Romantic writers from William Blake to T.S. Eliot (I'm not certain that I'd accept this categorization, but, oh well...), are not so much an advance guard leading the way to new conquests as a rear guard - a survival of happier days when the artist's profession was not so much a separate and special one as it is now. Romantic writers - and modern writers, who are also romantic - behave like persons whose position is threatened and needs fresh justification. The rebellion against tradition, so marked in some kinds of Romanticism, is thus an abandonment of one untenable fortress in order to take a new position that the artist hopes will be unassailable. In turn it too is besieged, and a new maneuver must be attempted. Yet every time it is not merely Neoclassical art or Victorian art that is invaded. It is art itself, as art, that is being attacked by an enemy so blind and careless that he does not know what citadel he is approaching.

Mr. Babbitt, Mr.
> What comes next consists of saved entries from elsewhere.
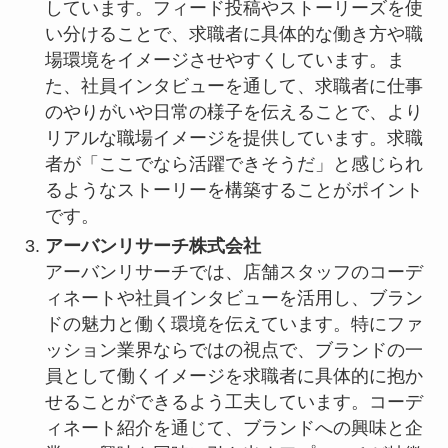
しています。フィード投稿やストーリーズを使
い分けることで、求職者に具体的な働き方や職
場環境をイメージさせやすくしています。ま
た、社員インタビューを通して、求職者に仕事
のやりがいや日常の様子を伝えることで、より
リアルな職場イメージを提供しています。求職
者が「ここでなら活躍できそうだ」と感じられ
るようなストーリーを構築することがポイント
です。
アーバンリサーチ株式会社
アーバンリサーチでは、店舗スタッフのコーデ
ィネートや社員インタビューを活用し、ブラン
ドの魅力と働く環境を伝えています。特にファ
ッション業界ならではの視点で、ブランドの一
員として働くイメージを求職者に具体的に抱か
せることができるよう工夫しています。コーデ
ィネート紹介を通じて、ブランドへの興味と企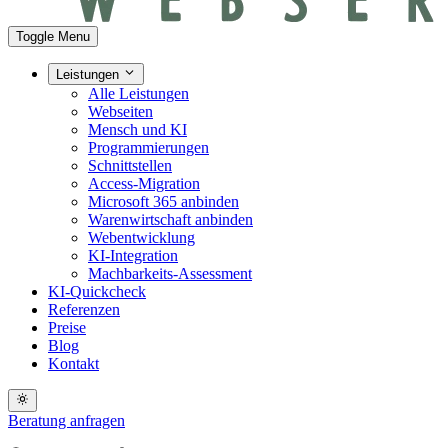
Toggle Menu
Leistungen
Alle Leistungen
Webseiten
Mensch und KI
Programmierungen
Schnittstellen
Access-Migration
Microsoft 365 anbinden
Warenwirtschaft anbinden
Webentwicklung
KI-Integration
Machbarkeits-Assessment
KI-Quickcheck
Referenzen
Preise
Blog
Kontakt
Beratung anfragen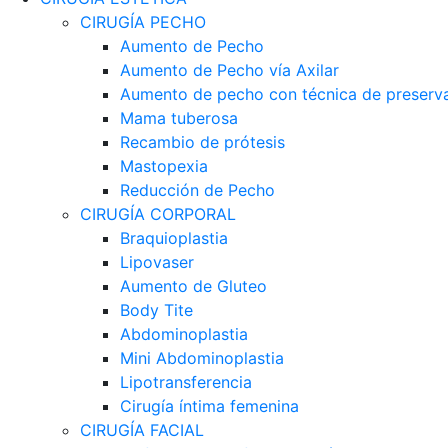
CIRUGÍA PECHO
Aumento de Pecho
Aumento de Pecho vía Axilar
Aumento de pecho con técnica de preserva
Mama tuberosa
Recambio de prótesis
Mastopexia
Reducción de Pecho
CIRUGÍA CORPORAL
Braquioplastia
Lipovaser
Aumento de Gluteo
Body Tite
Abdominoplastia
Mini Abdominoplastia
Lipotransferencia
Cirugía íntima femenina
CIRUGÍA FACIAL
More, and other critics of the Humanist school have dragged the weaknesses of Romantic art into the light, but seemingly fail to realize that if there is to be any art at all under the conditions of modern life, it must probably be Romantic art, and must have the weaknesses of Romantic art, with such excellences as may be allowed to the unvictorious. (Snip)

The Humanists commend us to Sophocles and God, in vacuo. Their thinking stops where it should begin, with the social conditions that shape the artist's reaction. (Snip)
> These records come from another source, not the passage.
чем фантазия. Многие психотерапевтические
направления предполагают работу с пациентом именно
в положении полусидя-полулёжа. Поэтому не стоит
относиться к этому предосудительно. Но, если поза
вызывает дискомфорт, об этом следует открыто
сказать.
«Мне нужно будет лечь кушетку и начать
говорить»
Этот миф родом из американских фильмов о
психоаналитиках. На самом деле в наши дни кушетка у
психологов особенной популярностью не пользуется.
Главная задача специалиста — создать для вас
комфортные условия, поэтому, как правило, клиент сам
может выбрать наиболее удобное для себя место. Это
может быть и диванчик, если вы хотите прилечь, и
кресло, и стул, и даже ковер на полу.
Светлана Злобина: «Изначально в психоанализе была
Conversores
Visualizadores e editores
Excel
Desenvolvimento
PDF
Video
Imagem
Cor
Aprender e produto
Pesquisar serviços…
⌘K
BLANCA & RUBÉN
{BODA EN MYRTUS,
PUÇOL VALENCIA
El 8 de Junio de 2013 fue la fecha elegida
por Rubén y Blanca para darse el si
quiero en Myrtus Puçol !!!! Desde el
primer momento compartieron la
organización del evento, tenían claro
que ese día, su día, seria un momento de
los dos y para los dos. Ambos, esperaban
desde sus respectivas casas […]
Unpredictable though the great artist may be, no study of the past can fail to reveal that social conditions to a large extent direct the temper and form of art. And many though the varieties of Romanticism may be, their origin is probably always in an artificial or maladjusted relation between the artist and society.
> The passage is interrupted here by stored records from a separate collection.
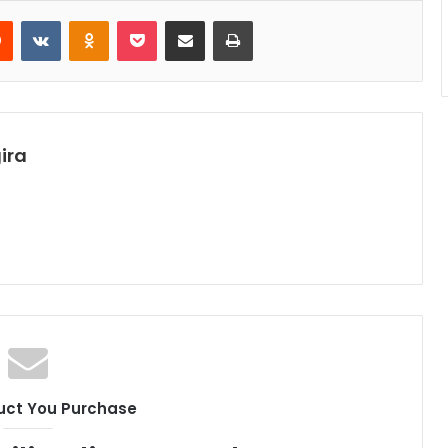
rest
Reddit
VKontakte
Odnoklassniki
Pocket
Share via Email
Print
ira
uct You Purchase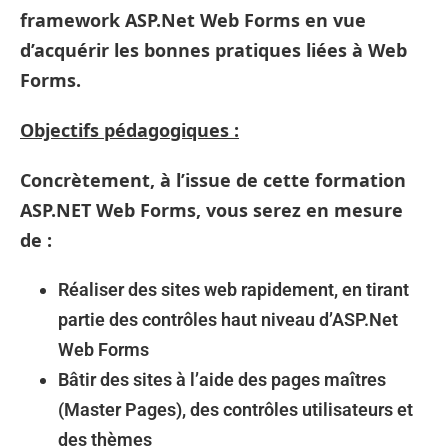
framework ASP.Net Web Forms en vue
d’acquérir les bonnes pratiques liées à Web
Forms.
Objectifs pédagogiques :
Concrètement, à l’issue de cette
formation
ASP.NET Web Forms
, vous serez en mesure
de :
Réaliser des sites web rapidement, en tirant
partie des contrôles haut niveau d’ASP.Net
Web Forms
Bâtir des sites à l’aide des pages maîtres
(Master Pages), des contrôles utilisateurs et
des thèmes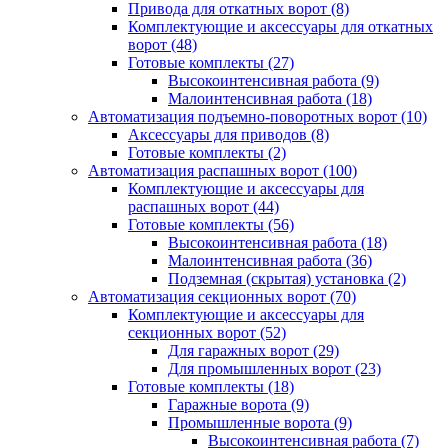
Привода для откатных ворот
(8)
Комплектующие и аксессуары для откатных
ворот
(48)
Готовые комплекты
(27)
Высокоинтенсивная работа
(9)
Малоинтенсивная работа
(18)
Автоматизация подъемно-поворотных ворот
(10)
Аксессуары для приводов
(8)
Готовые комплекты
(2)
Автоматизация распашных ворот
(100)
Комплектующие и аксессуары для
распашных ворот
(44)
Готовые комплекты
(56)
Высокоинтенсивная работа
(18)
Малоинтенсивная работа
(36)
Подземная (скрытая) установка
(2)
Автоматизация секционных ворот
(70)
Комплектующие и аксессуары для
секционных ворот
(52)
Для гаражных ворот
(29)
Для промышленных ворот
(23)
Готовые комплекты
(18)
Гаражные ворота
(9)
Промышленные ворота
(9)
Высокоинтенсивная работа
(7)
The artist, if he remains true to his vocation and calling, articulates a metaphysical intuition of Being, of things in their essences, their wholeness, their interrelations, and the union which binds them to and through one another. The aesthetic mode of perception is integral, unitive, organic, portraying man in relationship with the universe under some species of analogy; at its highest, art therefore depicts, at least implicitly, man as a microcosm of cosmic order. Political theology and practice, at their highest levels, are also animated by such metaphysical intuitions, as indeed are all aspects of life, both when left to their pre-reflective, 'mythological' levels and when articulated at their highest levels of elaboration. Without such intuitions of being, metaphysical dreams, in Weaver's phrase, we perish. Art, therefore, in healthier periods of history, was an integral element of the social order, from remotest prehistory down through early modernity, and patronage was the traditional social expression of this relationship.

With the emergence of industrialism, and a commercial-consumerist socio-political order, however, the artist, in his deepest ontological orientation, is thrown into contradiction with society; for such a social order, predicated as it is upon calculation, quantity as opposed to quality, instrumentalization, commodification, and that type of bureaucratic-managerial regimentation which wars against the regimentation of traditional hierarchies, is the antithesis of the aesthetic mode of perception, and the social conditions in which it flourishes. While the average person may be able to forge some compromise between the two - though on a societal level, this is dubious - persons of a sensitive, intuitive, perceiving disposition - artists particularly - find this intolerable in its seeming impossibility. Man possesses only a finite degree of potencies, and to the extent that these must be harnessed to the attainment of material, calculable ends, to that extent they are unavailable for spiritual and aesthetic ends. Art and religion, even asceticism, are integrally linked, though we have largely lost the awareness of this reality. The rationalizing, calculating, passional - with reason the slave of mere desire - character of the modern commercial society, imposing as it does the requirement that the artist compete in the marketplace and satisfy the mass, providing what is wanted rather than what is, attempts to make of artist what he can never, ever be, if he remains true to his gift.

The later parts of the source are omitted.